A China está a desenvolver-se muito depressa. O design foi um factor que aquele país decidiu investir num plano para os próximos 5 anos. Os chineses querem passar de bons produtores a produtores de design. Isto significa que eles terão de encetar novas regras em termos de direitos de autor. A ADI assinou um acordo internacional, a par de outros países, para cobrir este tópico e neste momento está a preparar a abertura de uma delegação em Ningbo, na China. Para além de uma educação sobre o design o que é preciso é comunicar-lhes os nossos valores.

A fusão de empresas italianas em grupos é uma resposta positiva a estes tempos difíceis?
Numa primeira abordagem parece que sim, se olharmos para a abordagem comercial. Mas descobrimos com o tempo que o design não está sempre ligado aos números e que criar uma identidade que perdure não pode ser impessoal. É preciso uma visão.

A sua bagagem profissional como consultora e directora de arte para distintas empresas de design deram-lhe uma perspectiva alargada do estádio em que se encontra o design dos nossos dias. Estão as empresas a preparar-se para os desafios futuros e estão elas a planear estratégias e objectivos?
Eu penso que as fábricas inteligentes estão nessa linha de pensamento, há uma tentativa de estabelecer um equilíbrio entre os recursos humanos e económicos sem perder uma abordagem única que precisa de estar ao lado de uma responsabilidade social.

Começou há pouco tempo com algumas parcerias assim como projectos pessoais. Pode falar-nos um pouco sobre essas iniciativas?
Eu crie dois novos negócios como parceiro. Um deles é uma marca de cosméticos, baseada em receituários antigos. Neste caso o que é interessante para mim é estender o meu conhecimento do design até à cosmética. Produzimos um perfume sólido e suficientemente pequeno para podermos transportá-lo na mala. Chama-se BSex. É um pequeno cubo com uma fragrância de âmbar no interior. A marca chama-se Phyta e distribui “spezieria de Venezia”, uma linha de produtos baseada em antigas receitas venezianas, desenvolvida pela minha irmã Elena, que é bióloga e parceira da Abich, um laboratório profissional de cosmética. O segundo negócio que ajudei a criar chama-se Akille e trata-se de um sítio que vende produtos de design italianos. Neste caso o objectivo é promover as pessoas por detrás de cada projecto e a sua abordagem conceptual.

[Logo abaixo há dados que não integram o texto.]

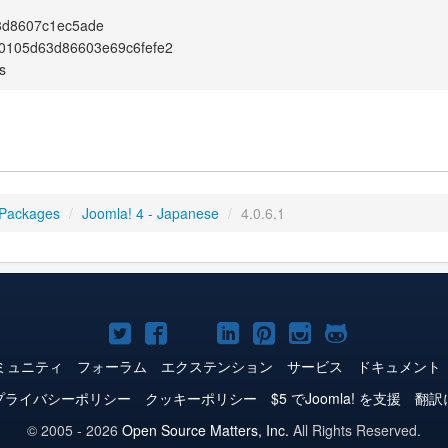
8d8607c1ec5ade
0105d63d86603e69c6fefe2
s
 Packages
/
Joomla! 4 - Japanese
/
4.0.6.1
Joomla!
Joomla!
Joomla!
Joomla!
Joomla!
Joomla!
Joomla!
Twitter
Facebook
YouTube
LinkedIn
Pinterest
Instagram
GitHub
ミュニティ
フォーラム
エクステンション
サービス
ドキュメント
プライバシーポリシー
クッキーポリシー
$5 でJoomla! を支援
翻訳
© 2005 - 2026
Open Source Matters, Inc.
All Rights Reserved.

Como avalia a sua contribuição pessoal para o design? Onde é que sente que ainda existe muito trabalho para ser levado adiante?
Eu penso que o nosso objectivo é evoluir de um mercado consumista para uma difusão de produtos inteligentes, úteis e em sintonia com o ambiente.

Para si o que significa bom design?
Criar condições para que as pessoas vivam melhor e trazer o máximo de harmonia e beleza para o maior número delas.